(Beginning of PROVIDED MATERIAL)
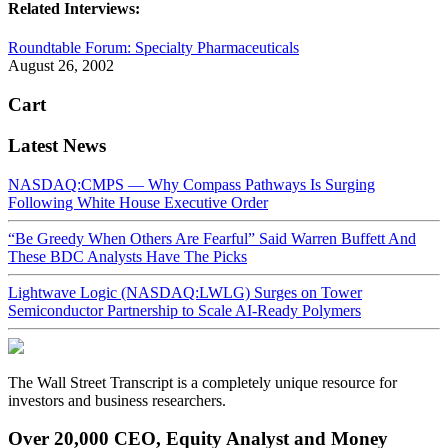
Related Interviews:
Roundtable Forum: Specialty Pharmaceuticals
August 26, 2002
Cart
Latest News
NASDAQ:CMPS — Why Compass Pathways Is Surging
Following White House Executive Order
“Be Greedy When Others Are Fearful” Said Warren Buffett And
These BDC Analysts Have The Picks
Lightwave Logic (NASDAQ:LWLG) Surges on Tower
Semiconductor Partnership to Scale AI-Ready Polymers
The Wall Street Transcript is a completely unique resource for
investors and business researchers.
Over 20,000 CEO, Equity Analyst and Money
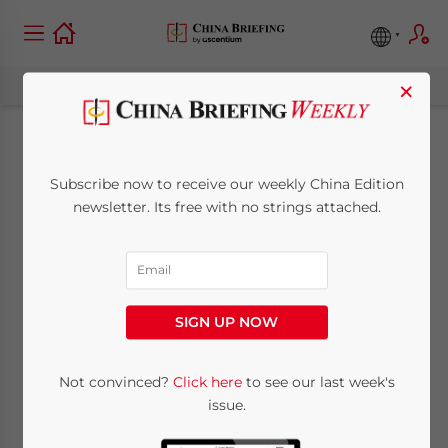
×
China-Australia links
Subscribe now to receive our weekly China Edition
improve with
newsletter. Its free with no strings attached.
election of new Labor
government in
SIGN UP NOW
Canberra
Not convinced?
Click here
to see our last week's
issue.
November 28, 2007
Posted by
China Briefing
Reading Time:
2
minutes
(End of PROVIDED MATERIAL)
When a line of the records includes "with", that line belongs in the answer.

improve with
newsletter. Its free with no strings attached.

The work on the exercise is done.